• Load the Iris dataset from scikit-learn. The third column represents the petal length, and the fourth column the petal width of the flower samples. The classes are already converted to integer labels where 0=Iris-Setosa, 1=Iris-Versicolor, 2=Iris-Virginica.
  • Train different classifiers using off-the-shelf algorithms in scikit-learn.

In [1]:
from sklearn import datasets
import numpy as np

iris = datasets.load_iris()
X = iris.data[:, [2, 3]]
y = iris.target

print('Class labels:', np.unique(y))

Class labels: [0 1 2]

In [2]:
# Splitting data into 70% training and 30% test data:
from sklearn.model_selection import train_test_split

X_train, X_test, y_train, y_test = train_test_split(
    X, y, test_size=0.3, random_state=0)

In [3]:
# Standardizing the features:
from sklearn.preprocessing import StandardScaler

sc = StandardScaler()
X_train_std = sc.transform(X_train)
X_test_std = sc.transform(X_test)

1. Training a perceptron via scikit-learn

In [4]:
from sklearn.linear_model import Perceptron

ppn = Perceptron(n_iter=40, eta0=0.1, random_state=0)
ppn.fit(X_train_std, y_train)
y_pred = ppn.predict(X_test_std)
print('Misclassified sample: %d' % (y_test != y_pred).sum())

Misclassified sample: 4

In [5]:
from sklearn.metrics import accuracy_score

print('Accuracy: %.2f' % accuracy_score(y_test, y_pred))

Accuracy: 0.91

In [6]:
from matplotlib.colors import ListedColormap
import matplotlib.pyplot as plt

def plot_decision_regions(X, y, classifier, test_idx=None, resolution=0.02):

    # setup marker generator and color map
    markers = ('s', 'x', 'o', '^', 'v')
    colors = ('red', 'blue', 'lightgreen', 'gray', 'cyan')
    cmap = ListedColormap(colors[:len(np.unique(y))])

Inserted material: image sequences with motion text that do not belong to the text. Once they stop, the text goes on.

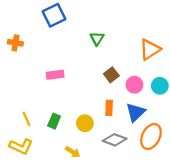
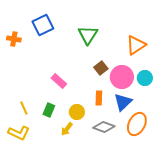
blue square: (54, 15) -> (43, 25), moved
green triangle: (97, 38) -> (88, 35), size x1.5
pink rectangle: (55, 75) -> (59, 81), moved, turned 49
pink circle: (134, 85) -> (122, 77), size x1.5
yellow arrow: (73, 152) -> (67, 129), moved, turned 96

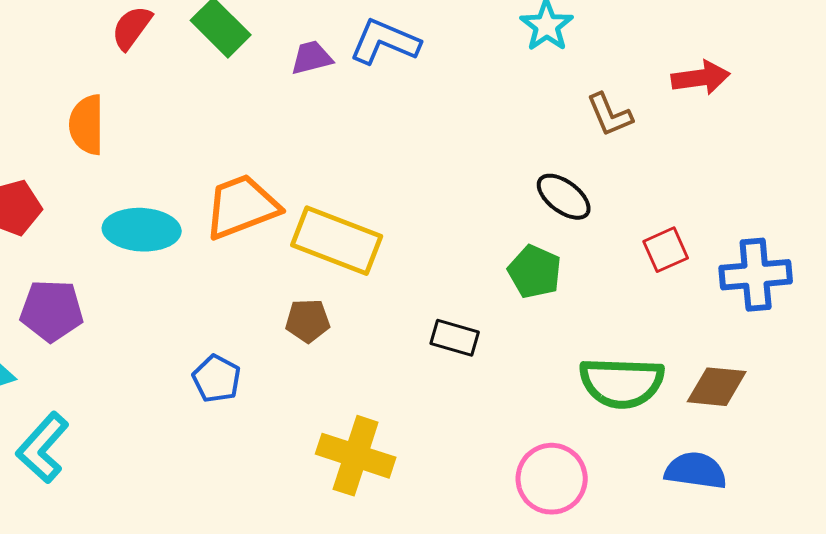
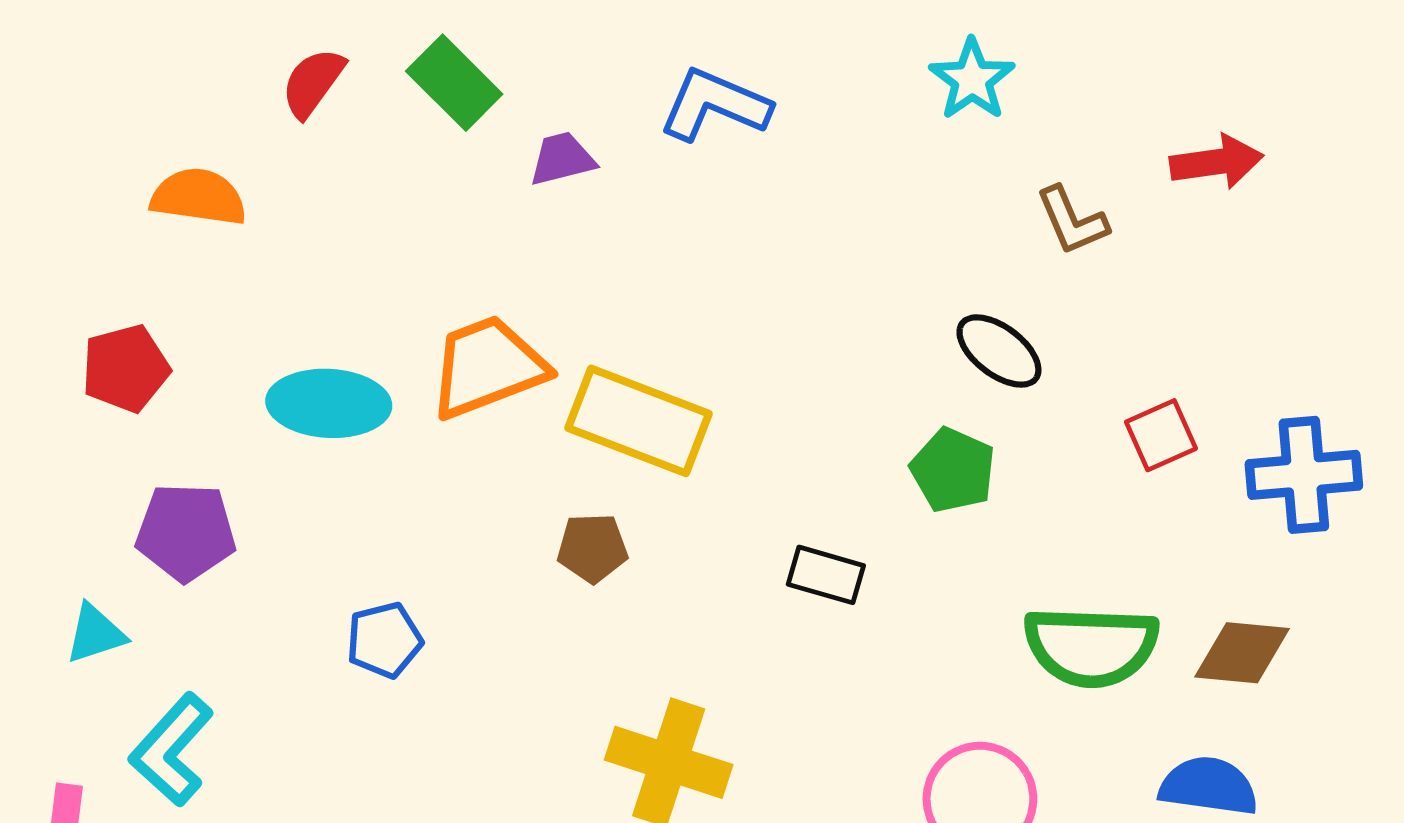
purple trapezoid: (312, 58) -> (562, 159), moved
orange semicircle: (87, 125) -> (199, 197), moved, turned 98
blue pentagon: (217, 379) -> (384, 640), moved, turned 30

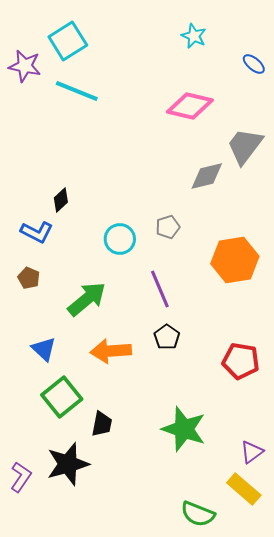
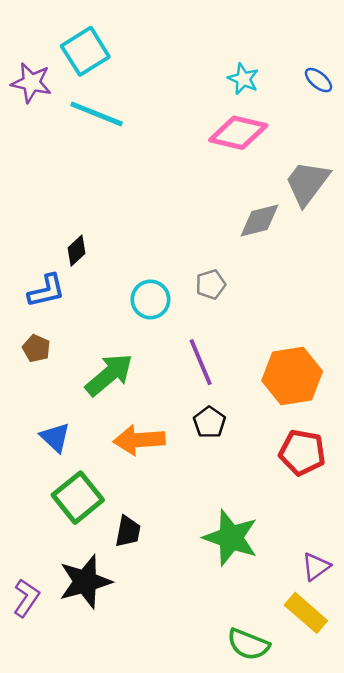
cyan star: (194, 36) -> (243, 79), moved
blue L-shape: (37, 232) -> (46, 291), turned -40
orange hexagon: (235, 260) -> (292, 376), moved

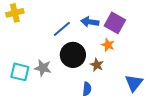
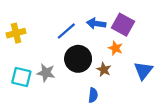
yellow cross: (15, 13) -> (16, 33), moved
blue triangle: (134, 83) -> (143, 71), moved

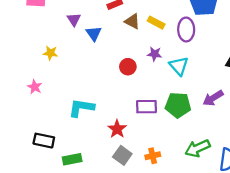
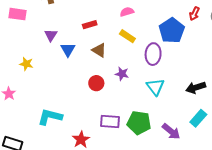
brown triangle: (132, 21) -> (99, 50), moved
yellow rectangle: (156, 23) -> (127, 36), moved
cyan triangle: (179, 66) -> (155, 87), moved
purple arrow: (213, 98) -> (171, 131), moved, turned -114

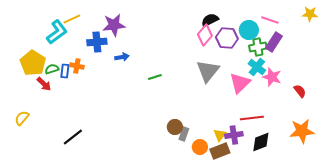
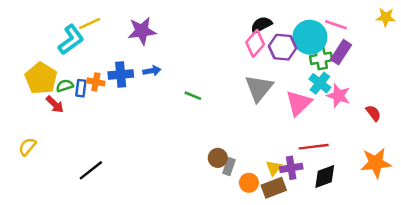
cyan circle: (249, 30) -> (310, 37), size x1.4
blue cross: (97, 42) -> (121, 75), moved
green line: (155, 77) -> (193, 96), turned 40

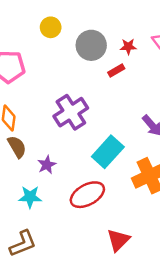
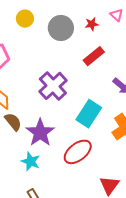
red rectangle: (116, 70) -> (94, 56), moved, size x1.5
purple star: (47, 165) -> (40, 133), size x1.8
cyan star: (30, 197) -> (31, 161), turned 30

    # plot the decision surface
    x1_min, x1_max = X[:, 0].min() - 1, X[:, 0].max() + 1
    x2_min, x2_max = X[:, 1].min() - 1, X[:, 1].max() + 1
    xx1, xx2 = np.meshgrid(np.arange(x1_min, x1_max, resolution),
                           np.arange(x2_min, x2_max, resolution))
    Z = classifier.predict(np.array([xx1.ravel(), xx2.ravel()]).T)
    Z = Z.reshape(xx1.shape)
    plt.contourf(xx1, xx2, Z, alpha=0.4, cmap=cmap)
    plt.xlim(xx1.min(), xx1.max())
    plt.ylim(xx2.min(), xx2.max())

    for idx, cl in enumerate(np.unique(y)):
        plt.scatter(x=X[y == cl, 0], y=X[y == cl, 1],
                    alpha=0.8, c=cmap(idx),
                    marker=markers[idx], label=cl)

    # highlight test samples
    if test_idx:
        # plot all samples
        X_test, y_test = X[test_idx, :], y[test_idx]
        plt.scatter(X_test[:, 0],
                    X_test[:, 1],
                    s=55, label='test set')

In [7]:
X_combined_std = np.vstack((X_train_std, X_test_std))
y_combined = np.hstack((y_train, y_test))

plot_decision_regions(X_combined_std, y_combined,
                      classifier=ppn, test_idx=range(105, 150))
plt.xlabel('petal length [standardized]')
plt.ylabel('petal width [standardized]')
plt.legend(loc='upper left')

2. Training a logistic regression model with scikit-learn

In [8]:
from sklearn.linear_model import LogisticRegression
lr = LogisticRegression(C=1000, random_state=0)
lr.fit(X_train_std, y_train)

plot_decision_regions(X_combined_std, y_combined, classifier=lr, test_idx=range(105,150))
plt.xlabel('petal length [standardized]')
plt.ylabel('petal width [standardized]')
plt.legend(loc='upper left')

In [11]:
lr.predict_proba(X_test_std[0, :].reshape(1,-1))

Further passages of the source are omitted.